After founding Degreed, an upskilling program that helps users earn professional credit for learning new skills, Blake was committed to developing the ed-tech market. His next move? Get people to pick up a book. “People learn more from books and authors than they do from any other source,” Blake says. “And this learning, it’s not just by a little bit––on average, people will learn from authors 6.5 times more than they will from any other source in our lifetime.”

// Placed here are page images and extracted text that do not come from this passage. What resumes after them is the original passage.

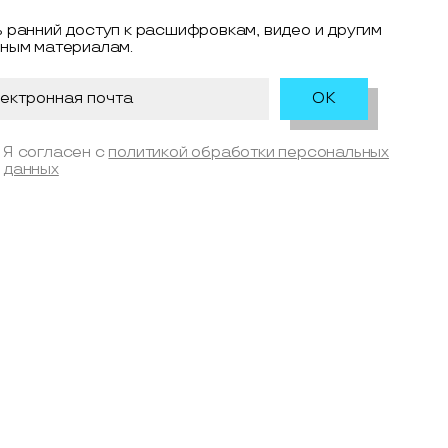
 ранний доступ к расшифровкам, видео и другим
ным материалам.
Я согласен с
политикой обработки персональных
данных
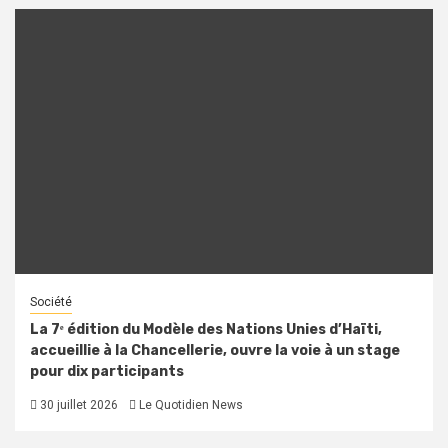
Société
La 7ᵉ édition du Modèle des Nations Unies d’Haïti,
accueillie à la Chancellerie, ouvre la voie à un stage
pour dix participants
30 juillet 2026
Le Quotidien News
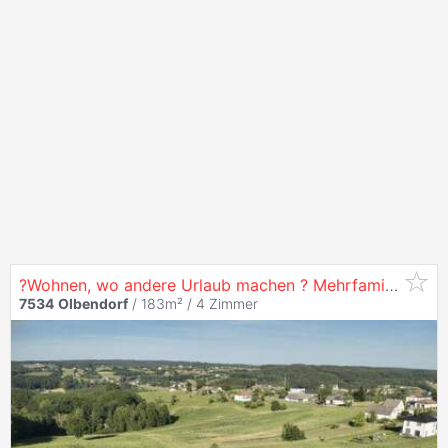
?Wohnen, wo andere Urlaub machen ? Mehrfamilienhaus mit Fernblick im Thermenland?
7534
Olbendorf
/ 183m² /
4 Zimmer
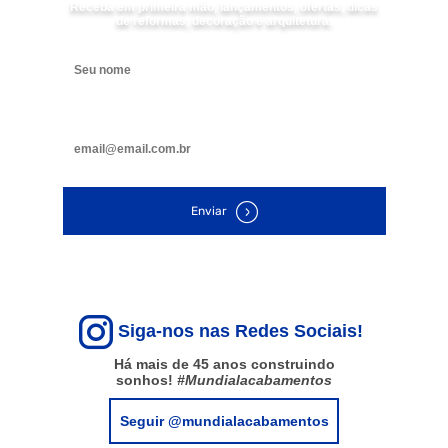
Receba em primeira mão, lançamentos, ofertas, dicas
de reformas, decoração e arquitetura.
Digite seu nome
Digite seu e-mail
Enviar
Siga-nos nas Redes Sociais!
Há mais de 45 anos construindo
sonhos!
#Mundialacabamentos
Seguir @mundialacabamentos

Blake thought if he could design a platform that excited people about the prospect of learning from books––not just as something interesting or entertaining, but an educational opportunity––it would be a hit.
He was right.
“At this moment, we’re suffering from what I think is ultimately ignorance and a lack of empathy,” he says. “We’ve been able to scale the kind of education that can challenge someone’s worldview. When you read a novel, that might feel like the end of something. But on BookClub it’s the beginning––you close the book, and then you jump online to hear directly from the author, to walk a mile in someone else’s shoes, to listen to new perspectives. I know of no better way of teaching skills like empathy and understanding than through the power of great literature.”
Despite a massive waitlist for existing book clubs, the self-described MasterClass-meets-Goodreads platform still has plans to grow. “The $20 million raised is going to be used to add to the number of books on the platform and invite more authors to BookClub,” he says. “We want to be the home of all authors––regardless of genre or status or size––and become a true global community.’